- The Transportation Security Administration maintains the machines are safe
- The backscatter dose is "comparable" to one minute of exposure to cosmic radiation
- A critic complains the study was based on TSA data instead of independent testing
Radiation from airport body scanners penetrates organs beneath the skin but at low doses that meet national standards, according to a study by Marquette University's Department of Biomedical Engineering.
But the study's author, professor Taly Gilat-Schmidt, said the research does not answer the biggest question on travelers' minds: Are scanners safe? She said more independent research is needed.
The Marquette study subjected government and vendor data to sophisticated computer modeling to estimate the radiation doses travelers receive when they are scanned by backscatter machines, one of two types of imagers used to detect weapons at security checkpoints.
The Transportation Security Administration has maintained that the machines are safe, exposing travelers to about the same radiation they receive by flying about two minutes at cruising altitude. A passenger would have to receive more than 17,000 screenings in a year -- about 47 screenings a day, 365 days a year -- to exceed government standards, the TSA says.
The Marquette study says that the backscatter dose is "comparable" to one minute of exposure to cosmic radiation and considerably lower than radiation levels of other X-ray procedures, such as a mammogram. But it balks at calling the exposures safe, saying cosmic and backscatter radiation are different and that both the risks and benefits of backscatter need to be quantified.
John Sedat, a University of California, San Francisco, professor of biochemistry and biophysics, is against the TSA's use of backscatter technology. He criticized the Marquette report, saying it was based on TSA data instead of independent testing of machines.
"It's a valid criticism," responded Gilat-Schmidt. "I think that's valid, and we put that criticism (in the paper). But that's how research is. It's not the whole enchilada. It's one step; not the whole step."
"I think it's very important to have independent studies," she said.
Gilat-Schmidt said that she goes through backscatter X-ray machines, but "I don't feel comfortable putting my kids through them."
"That's because in the medical imaging community, it's always stressed that the (radiation) dosage should be as low as possible.
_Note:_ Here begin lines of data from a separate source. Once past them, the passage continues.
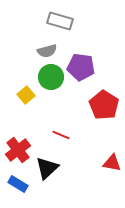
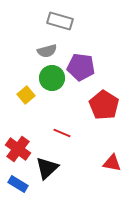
green circle: moved 1 px right, 1 px down
red line: moved 1 px right, 2 px up
red cross: moved 1 px up; rotated 15 degrees counterclockwise
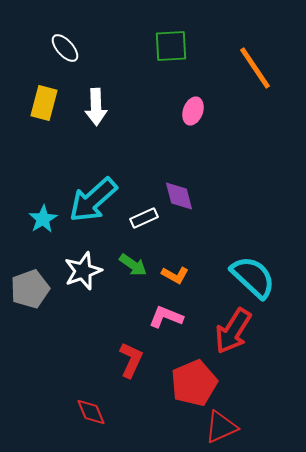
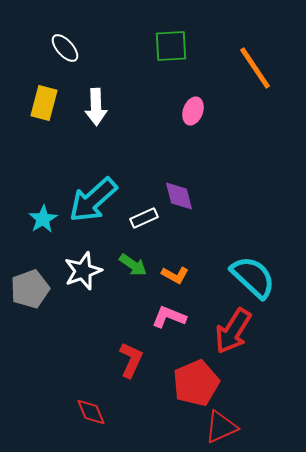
pink L-shape: moved 3 px right
red pentagon: moved 2 px right
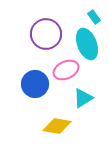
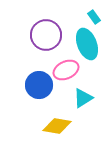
purple circle: moved 1 px down
blue circle: moved 4 px right, 1 px down
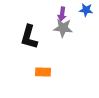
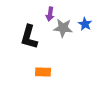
blue star: moved 1 px left, 14 px down; rotated 24 degrees clockwise
purple arrow: moved 12 px left
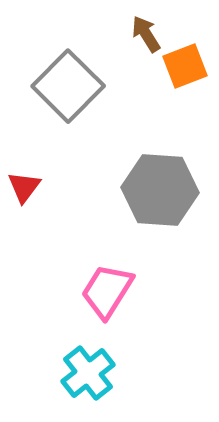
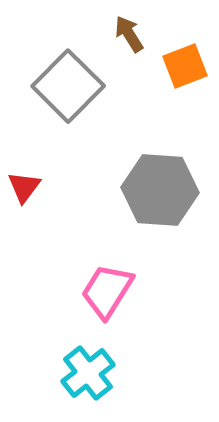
brown arrow: moved 17 px left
And in this case, the lowest possible is not going through them. There's an alternative technology out there," she said. Two options are millimeter wave machines, which use radio waves, and physical pat-downs.
The Marquette paper will be published in the June issue of Medical Physics, an international journal of medical physics research and practice, produced by the American Association of Physicists in Medicine.
The research was conducted by Marquette student Michael Hoppe with Gilat-Schmidt's assistance.
A TSA spokesman said the agency was aware of the Marquette study but had not yet done a thorough analysis of it.